:: Material for the task ::

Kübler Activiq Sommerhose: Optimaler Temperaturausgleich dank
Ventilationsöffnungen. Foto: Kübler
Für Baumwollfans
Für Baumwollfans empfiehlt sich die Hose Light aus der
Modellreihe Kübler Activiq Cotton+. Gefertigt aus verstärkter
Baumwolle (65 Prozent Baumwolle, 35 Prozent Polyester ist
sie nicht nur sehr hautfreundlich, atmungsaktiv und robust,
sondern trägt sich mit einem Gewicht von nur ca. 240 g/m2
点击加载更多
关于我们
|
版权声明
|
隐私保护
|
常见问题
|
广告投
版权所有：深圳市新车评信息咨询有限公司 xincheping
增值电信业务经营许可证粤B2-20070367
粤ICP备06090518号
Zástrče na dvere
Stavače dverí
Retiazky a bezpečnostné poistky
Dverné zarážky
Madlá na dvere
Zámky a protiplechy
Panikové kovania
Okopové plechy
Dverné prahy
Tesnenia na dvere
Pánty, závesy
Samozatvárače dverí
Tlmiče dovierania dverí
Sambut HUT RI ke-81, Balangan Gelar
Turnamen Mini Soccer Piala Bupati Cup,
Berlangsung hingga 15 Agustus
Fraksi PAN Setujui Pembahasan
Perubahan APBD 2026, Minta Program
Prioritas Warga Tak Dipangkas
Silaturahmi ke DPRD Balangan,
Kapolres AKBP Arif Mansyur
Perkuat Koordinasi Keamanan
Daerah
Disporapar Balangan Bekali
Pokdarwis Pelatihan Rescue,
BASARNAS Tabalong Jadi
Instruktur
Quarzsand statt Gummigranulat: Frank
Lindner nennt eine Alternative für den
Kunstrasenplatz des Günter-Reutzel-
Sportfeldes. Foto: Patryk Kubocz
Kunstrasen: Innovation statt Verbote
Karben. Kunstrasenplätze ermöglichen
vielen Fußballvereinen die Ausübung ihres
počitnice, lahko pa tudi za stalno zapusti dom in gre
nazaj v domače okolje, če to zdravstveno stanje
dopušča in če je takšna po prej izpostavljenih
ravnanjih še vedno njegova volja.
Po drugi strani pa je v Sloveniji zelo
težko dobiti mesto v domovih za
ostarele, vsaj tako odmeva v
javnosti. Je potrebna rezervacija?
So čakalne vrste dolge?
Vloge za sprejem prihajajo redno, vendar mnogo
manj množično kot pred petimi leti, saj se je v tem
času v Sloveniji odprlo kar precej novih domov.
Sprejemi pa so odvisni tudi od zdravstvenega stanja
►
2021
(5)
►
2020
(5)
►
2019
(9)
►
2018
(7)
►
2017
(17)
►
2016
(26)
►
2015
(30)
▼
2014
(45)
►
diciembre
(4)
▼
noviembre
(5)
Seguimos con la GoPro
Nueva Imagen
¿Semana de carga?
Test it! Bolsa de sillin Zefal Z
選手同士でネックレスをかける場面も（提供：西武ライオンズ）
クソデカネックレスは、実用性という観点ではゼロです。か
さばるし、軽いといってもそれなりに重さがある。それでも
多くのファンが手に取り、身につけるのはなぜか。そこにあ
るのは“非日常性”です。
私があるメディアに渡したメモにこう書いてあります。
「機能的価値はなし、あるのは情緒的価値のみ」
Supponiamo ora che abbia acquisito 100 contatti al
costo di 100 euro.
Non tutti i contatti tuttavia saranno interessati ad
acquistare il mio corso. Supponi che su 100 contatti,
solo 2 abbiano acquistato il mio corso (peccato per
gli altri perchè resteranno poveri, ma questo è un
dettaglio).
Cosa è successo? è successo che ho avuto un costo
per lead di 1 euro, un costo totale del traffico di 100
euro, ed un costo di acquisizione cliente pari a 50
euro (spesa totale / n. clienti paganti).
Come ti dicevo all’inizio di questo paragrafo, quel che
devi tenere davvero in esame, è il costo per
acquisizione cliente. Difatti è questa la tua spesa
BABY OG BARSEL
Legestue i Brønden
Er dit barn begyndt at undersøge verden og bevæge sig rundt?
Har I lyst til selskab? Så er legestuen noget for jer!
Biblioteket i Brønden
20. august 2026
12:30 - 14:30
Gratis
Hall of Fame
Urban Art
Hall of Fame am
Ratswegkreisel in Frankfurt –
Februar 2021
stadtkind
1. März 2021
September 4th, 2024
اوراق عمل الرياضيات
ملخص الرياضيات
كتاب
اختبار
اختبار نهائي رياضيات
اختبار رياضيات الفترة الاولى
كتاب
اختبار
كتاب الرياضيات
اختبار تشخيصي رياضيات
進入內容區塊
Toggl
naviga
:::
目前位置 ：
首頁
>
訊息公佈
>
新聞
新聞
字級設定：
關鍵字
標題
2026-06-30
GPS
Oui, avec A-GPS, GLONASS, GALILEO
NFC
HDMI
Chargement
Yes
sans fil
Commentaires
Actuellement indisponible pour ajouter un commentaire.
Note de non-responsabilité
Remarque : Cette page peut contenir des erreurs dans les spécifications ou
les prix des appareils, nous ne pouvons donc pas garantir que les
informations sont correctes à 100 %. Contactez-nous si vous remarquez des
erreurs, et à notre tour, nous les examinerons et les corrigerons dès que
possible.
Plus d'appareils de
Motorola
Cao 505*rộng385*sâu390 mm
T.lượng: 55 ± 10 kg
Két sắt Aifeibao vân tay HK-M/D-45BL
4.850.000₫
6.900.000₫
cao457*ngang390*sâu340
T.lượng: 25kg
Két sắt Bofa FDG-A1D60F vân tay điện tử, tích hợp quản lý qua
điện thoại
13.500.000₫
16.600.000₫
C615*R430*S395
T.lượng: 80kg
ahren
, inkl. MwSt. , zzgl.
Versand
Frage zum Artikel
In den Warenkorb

:: What the task requires ::
What you return must match the entries exactly, word for word.

:: Solution to this problem ::
Kübler Activiq Sommerhose: Optimaler Temperaturausgleich dank
Ventilationsöffnungen. Foto: Kübler
Für Baumwollfans
Für Baumwollfans empfiehlt sich die Hose Light aus der
Modellreihe Kübler Activiq Cotton+. Gefertigt aus verstärkter
Baumwolle (65 Prozent Baumwolle, 35 Prozent Polyester ist
sie nicht nur sehr hautfreundlich, atmungsaktiv und robust,
sondern trägt sich mit einem Gewicht von nur ca. 240 g/m2
点击加载更多
关于我们
|
版权声明
|
隐私保护
|
常见问题
|
广告投
版权所有：深圳市新车评信息咨询有限公司 xincheping
增值电信业务经营许可证粤B2-20070367
粤ICP备06090518号
Zástrče na dvere
Stavače dverí
Retiazky a bezpečnostné poistky
Dverné zarážky
Madlá na dvere
Zámky a protiplechy
Panikové kovania
Okopové plechy
Dverné prahy
Tesnenia na dvere
Pánty, závesy
Samozatvárače dverí
Tlmiče dovierania dverí
Sambut HUT RI ke-81, Balangan Gelar
Turnamen Mini Soccer Piala Bupati Cup,
Berlangsung hingga 15 Agustus
Fraksi PAN Setujui Pembahasan
Perubahan APBD 2026, Minta Program
Prioritas Warga Tak Dipangkas
Silaturahmi ke DPRD Balangan,
Kapolres AKBP Arif Mansyur
Perkuat Koordinasi Keamanan
Daerah
Disporapar Balangan Bekali
Pokdarwis Pelatihan Rescue,
BASARNAS Tabalong Jadi
Instruktur
Quarzsand statt Gummigranulat: Frank
Lindner nennt eine Alternative für den
Kunstrasenplatz des Günter-Reutzel-
Sportfeldes. Foto: Patryk Kubocz
Kunstrasen: Innovation statt Verbote
Karben. Kunstrasenplätze ermöglichen
vielen Fußballvereinen die Ausübung ihres
počitnice, lahko pa tudi za stalno zapusti dom in gre
nazaj v domače okolje, če to zdravstveno stanje
dopušča in če je takšna po prej izpostavljenih
ravnanjih še vedno njegova volja.
Po drugi strani pa je v Sloveniji zelo
težko dobiti mesto v domovih za
ostarele, vsaj tako odmeva v
javnosti. Je potrebna rezervacija?
So čakalne vrste dolge?
Vloge za sprejem prihajajo redno, vendar mnogo
manj množično kot pred petimi leti, saj se je v tem
času v Sloveniji odprlo kar precej novih domov.
Sprejemi pa so odvisni tudi od zdravstvenega stanja
►
2021
(5)
►
2020
(5)
►
2019
(9)
►
2018
(7)
►
2017
(17)
►
2016
(26)
►
2015
(30)
▼
2014
(45)
►
diciembre
(4)
▼
noviembre
(5)
Seguimos con la GoPro
Nueva Imagen
¿Semana de carga?
Test it! Bolsa de sillin Zefal Z
選手同士でネックレスをかける場面も（提供：西武ライオンズ）
クソデカネックレスは、実用性という観点ではゼロです。か
さばるし、軽いといってもそれなりに重さがある。それでも
多くのファンが手に取り、身につけるのはなぜか。そこにあ
るのは“非日常性”です。
私があるメディアに渡したメモにこう書いてあります。
「機能的価値はなし、あるのは情緒的価値のみ」
Supponiamo ora che abbia acquisito 100 contatti al
costo di 100 euro.
Non tutti i contatti tuttavia saranno interessati ad
acquistare il mio corso. Supponi che su 100 contatti,
solo 2 abbiano acquistato il mio corso (peccato per
gli altri perchè resteranno poveri, ma questo è un
dettaglio).
Cosa è successo? è successo che ho avuto un costo
per lead di 1 euro, un costo totale del traffico di 100
euro, ed un costo di acquisizione cliente pari a 50
euro (spesa totale / n. clienti paganti).
Come ti dicevo all’inizio di questo paragrafo, quel che
devi tenere davvero in esame, è il costo per
acquisizione cliente. Difatti è questa la tua spesa
BABY OG BARSEL
Legestue i Brønden
Er dit barn begyndt at undersøge verden og bevæge sig rundt?
Har I lyst til selskab? Så er legestuen noget for jer!
Biblioteket i Brønden
20. august 2026
12:30 - 14:30
Gratis
Hall of Fame
Urban Art
Hall of Fame am
Ratswegkreisel in Frankfurt –
Februar 2021
stadtkind
1. März 2021
September 4th, 2024
اوراق عمل الرياضيات
ملخص الرياضيات
كتاب
اختبار
اختبار نهائي رياضيات
اختبار رياضيات الفترة الاولى
كتاب
اختبار
كتاب الرياضيات
اختبار تشخيصي رياضيات
進入內容區塊
Toggl
naviga
:::
目前位置 ：
首頁
>
訊息公佈
>
新聞
新聞
字級設定：
關鍵字
標題
2026-06-30
GPS
Oui, avec A-GPS, GLONASS, GALILEO
NFC
HDMI
Chargement
Yes
sans fil
Commentaires
Actuellement indisponible pour ajouter un commentaire.
Note de non-responsabilité
Remarque : Cette page peut contenir des erreurs dans les spécifications ou
les prix des appareils, nous ne pouvons donc pas garantir que les
informations sont correctes à 100 %. Contactez-nous si vous remarquez des
erreurs, et à notre tour, nous les examinerons et les corrigerons dès que
possible.
Plus d'appareils de
Motorola
Cao 505*rộng385*sâu390 mm
T.lượng: 55 ± 10 kg
Két sắt Aifeibao vân tay HK-M/D-45BL
4.850.000₫
6.900.000₫
cao457*ngang390*sâu340
T.lượng: 25kg
Két sắt Bofa FDG-A1D60F vân tay điện tử, tích hợp quản lý qua
điện thoại
13.500.000₫
16.600.000₫
C615*R430*S395
T.lượng: 80kg
ahren
, inkl. MwSt. , zzgl.
Versand
Frage zum Artikel
In den Warenkorb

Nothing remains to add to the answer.